Although innocent – certainly to our minds – Socrates was found guilty. Although the possibility of fleeing into exile was available, that would have meant an end to Socrates' activity as a thinker. The value Socrates put on being free to think was such that he chose the punishment decreed: death. He chose to drink hemlock and die rather than accept a life that was no longer at liberty to examine life. Such a life would have been mere existence: a life of just staying alive – a life less than human; a life we might describe as mere Darwinian survival.
In the same position – and if he could have got his lip all the way to the poisoned cup – it is doubtful whether Zeno would have drunk the hemlock. Whereas the pre-Socratics were concerned with metaphysical questions, the life that Socrates and others of his ilk sought to examine was concerned with how best to live. This was a largely moral issue. How best to live was a question that exercised many minds in the Ancient world. The best or ideal life was held to be one of eudaimonia.

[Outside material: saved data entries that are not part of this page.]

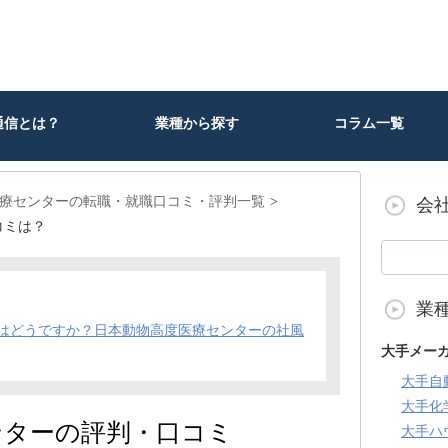
通信とは？
業種から探す
コラム一覧
療センターの転職・就職口コミ・評判一覧
会
コミは？
業
はどうですか？日本動物高度医療センターの社風
大手メー
大手自
大手化
ンターの評判・口コミ
大手ハ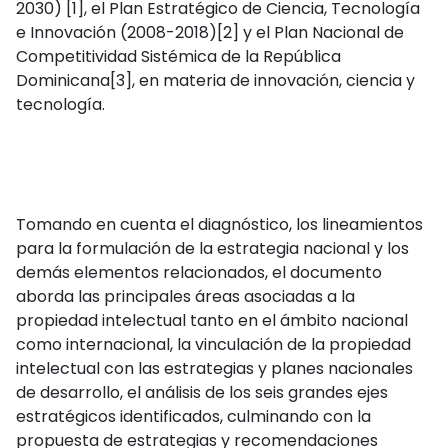
2030)
[1], el Plan Estratégico de Ciencia, Tecnología
e Innovación (2008-2018)
[2] y el Plan Nacional de
Competitividad Sistémica de la República
Dominicana
[3], en materia de innovación, ciencia y
tecnología.
Tomando en cuenta el diagnóstico, los lineamientos
para la formulación de la estrategia nacional y los
demás elementos relacionados, el documento
aborda las principales áreas asociadas a la
propiedad intelectual tanto en el ámbito nacional
como internacional, la vinculación de la propiedad
intelectual con las estrategias y planes nacionales
de desarrollo, el análisis de los seis grandes ejes
estratégicos identificados, culminando con la
propuesta de estrategias y recomendaciones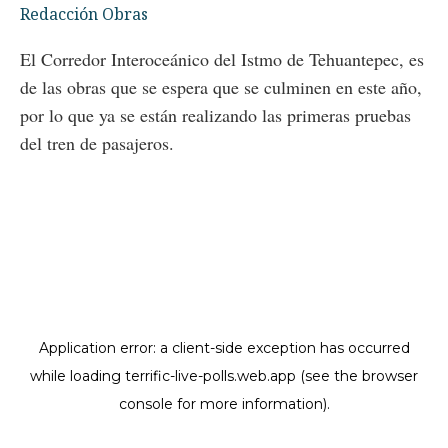
Redacción Obras
El Corredor Interoceánico del Istmo de Tehuantepec, es
de las obras que se espera que se culminen en este año,
por lo que ya se están realizando las primeras pruebas
del tren de pasajeros.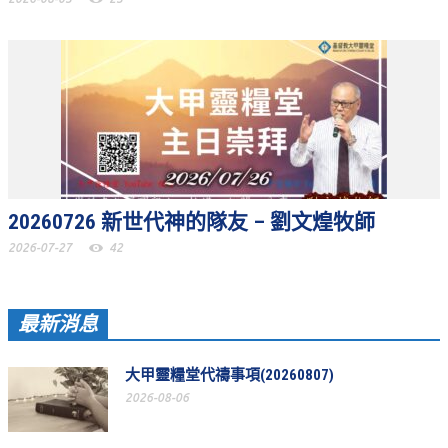
聚會剪影_2016年
聚會剪影_2015年
聚會剪影_2014年
聚會剪影_2013年
教會節慶
教會節慶_2026年
20260726 新世代神的隊友 – 劉文煌牧師
教會節慶_2025年
2026-07-27
42
教會節慶_2024年
最新消息
教會節慶_2023年
教會節慶_2022年
大甲靈糧堂代禱事項(20260807)
教會節慶_2021年
2026-08-06
教會節慶_2020年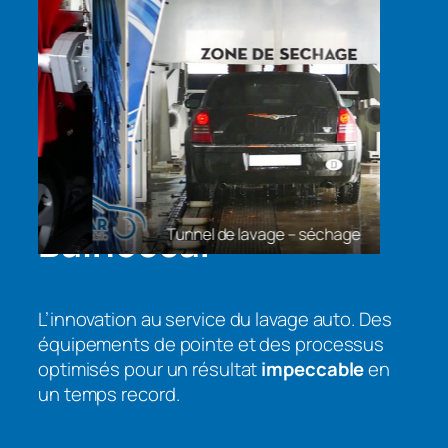
Balnéocar
Tunnel de lavage – séchage
L’innovation au service du lavage auto. Des
équipements de pointe et des processus
optimisés pour un résultat
impeccable
en
un temps record.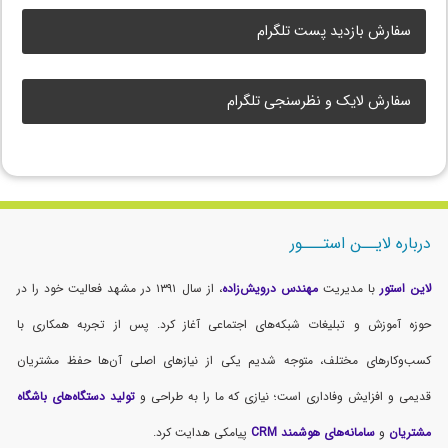
سفارش بازدید پست تلگرام
سفارش لایک و نظرسنجی تلگرام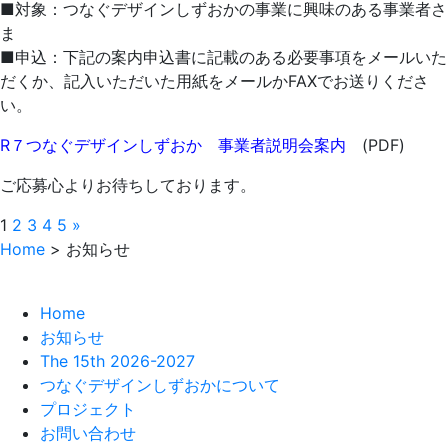
■対象：つなぐデザインしずおかの事業に興味のある事業者さ
ま
■申込：下記の案内申込書に記載のある必要事項をメールいた
だくか、記入いただいた用紙をメールかFAXでお送りくださ
い。
R７つなぐデザインしずおか 事業者説明会案内
(PDF)
ご応募心よりお待ちしております。
1
2
3
4
5
»
Home
>
お知らせ
Home
お知らせ
The 15th 2026-2027
つなぐデザインしずおかについて
プロジェクト
お問い合わせ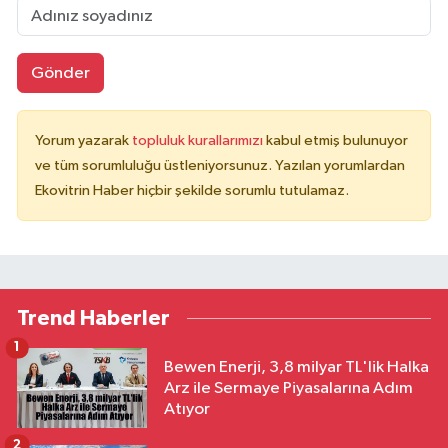
Gönder
Yorum yazarak
topluluk kurallarımızı
kabul etmiş bulunuyor
ve tüm sorumluluğu üstleniyorsunuz. Yazılan yorumlardan
Ekovitrin Haber hiçbir şekilde sorumlu tutulamaz.
Trend Haberler
1
Bewen Enerji, 3,8 milyar TL'lik Halka
Arz ile Sermaye Piyasalarına Adım
Atıyor
2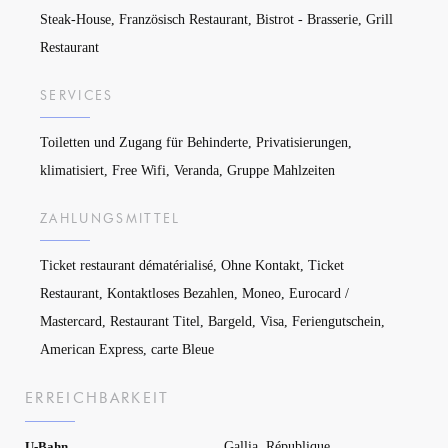
Steak-House, Französisch Restaurant, Bistrot - Brasserie, Grill
Restaurant
SERVICES
Toiletten und Zugang für Behinderte, Privatisierungen,
klimatisiert, Free Wifi, Veranda, Gruppe Mahlzeiten
ZAHLUNGSMITTEL
Ticket restaurant dématérialisé, Ohne Kontakt, Ticket
Restaurant, Kontaktloses Bezahlen, Moneo, Eurocard /
Mastercard, Restaurant Titel, Bargeld, Visa, Feriengutschein,
American Express, carte Bleue
ERREICHBARKEIT
Gallia, République
U-Bahn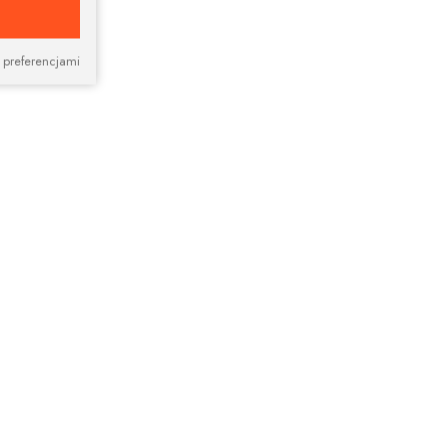
 preferencjami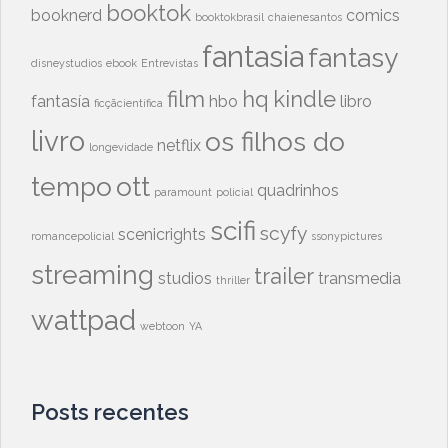
booktok
booknerd
comics
booktokbrasil
chaienesantos
fantasia
fantasy
disneystudios
ebook
Entrevistas
film
hq
kindle
fantasía
hbo
libro
ficçãcientífica
livro
os filhos do
netflix
longevidade
tempo
ott
quadrinhos
paramount
policial
scifi
scyfy
scenicrights
romancepolicial
ssonypictures
streaming
trailer
studios
transmedia
thriller
wattpad
webtoon
YA
Posts recentes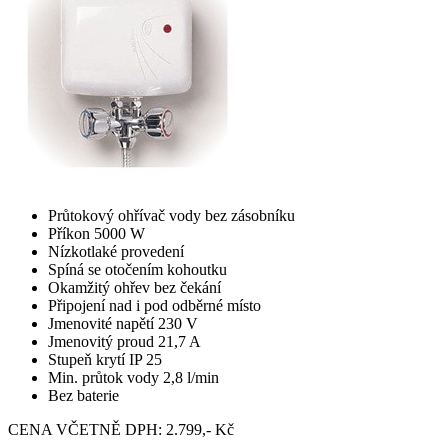
Průtokový ohřívač vody bez zásobníku
Příkon 5000 W
Nízkotlaké provedení
Spíná se otočením kohoutku
Okamžitý ohřev bez čekání
Připojení nad i pod odběrné místo
Jmenovité napětí 230 V
Jmenovitý proud 21,7 A
Stupeň krytí IP 25
Min. průtok vody 2,8 l/min
Bez baterie
CENA VČETNĚ DPH: 2.799,- Kč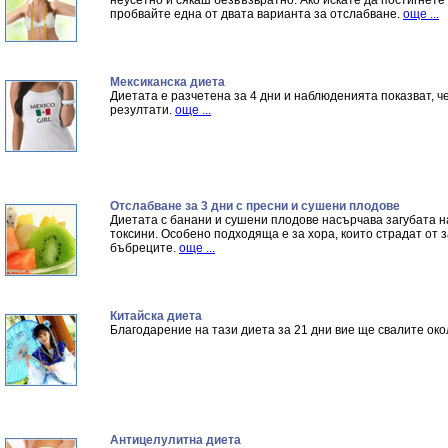
неусетно и сякаш безвъзвратно. Ако искате да постигнете
пробвайте една от двата варианта за отслабване.
още ...
Мексиканска диета
Диетата е разчетена за 4 дни и наблюденията показват, ч
резултати.
още ...
Отслабване за 3 дни с пресни и сушени плодове
Диетата с банани и сушени плодове насърчава загубата на
токсини. Особено подходяща е за хора, които страдат от 
бъбреците.
още ...
Китайска диета
Благодарение на тази диета за 21 дни вие ще свалите окол
Антицелулитна диета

This is a difficult word to translate accurately. It literally means having a 'good spirit' but it is used to imply much more than just that. It denotes a human life that is 'flourishing'. Eudaimonia had a physical, bodily element to it but, to the Ancient mind, it was primarily about living a noble and honourable life.
This is perhaps good news for us since, as Socrates also states in 'The Apologia':
'the simple truth is, O Athenians, that I have nothing to do with physical speculations.'
This may well reflect something else about the wisdom of Socrates. As noted, the Ancients had the questions; they did not have the data. Unlike others, Socrates did not indulge in the idle speculations that typically followed from this. Lacking evidence, Socrates did not speculate about the physical nature of things. He was content to have gaps in his knowledge about the world.
If Socrates had nothing to do with physical speculations, that is good news for us as it leaves a quite sizeable area of life and living open for us to investigate using critical thinking and the data now available to help us.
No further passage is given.